__TASK TO COMPLETE__.
Restate word for word the lines from the one bearing "светодиодов]" through the end of the entries below, and leave every picture out.
··· INFORMATION GIVEN
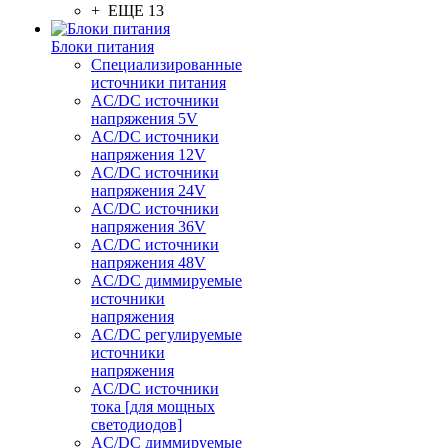
+ ЕЩЕ 13
Блоки питания
Специализированные
источники питания
AC/DC источники
напряжения 5V
AC/DC источники
напряжения 12V
AC/DC источники
напряжения 24V
AC/DC источники
напряжения 36V
AC/DC источники
напряжения 48V
AC/DC диммируемые
источники
напряжения
AC/DC регулируемые
источники
напряжения
AC/DC источники
тока [для мощных
светодиодов]
AC/DC диммируемые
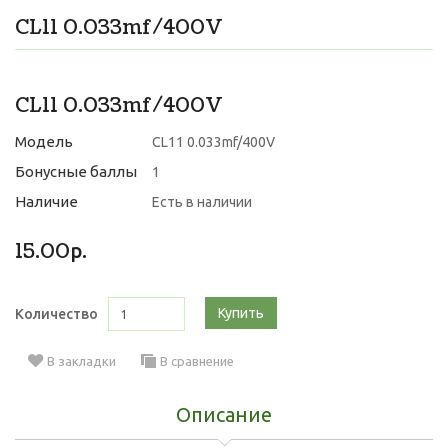
CL11 0.033mf/400V
CL11 0.033mf/400V
Модель
CL11 0.033mf/400V
Бонусные баллы
1
Наличие
Есть в наличии
15.00р.
Купить
Количество
В закладки
В сравнение
Описание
······
__WRITTEN RESPONSE__.
светодиодов]
AC/DC диммируемые
CL11 0.033mf/400V
CL11 0.033mf/400V
Модель
CL11 0.033mf/400V
Бонусные баллы
1
Наличие
Есть в наличии
15.00р.
Купить
Количество
В закладки
В сравнение
Описание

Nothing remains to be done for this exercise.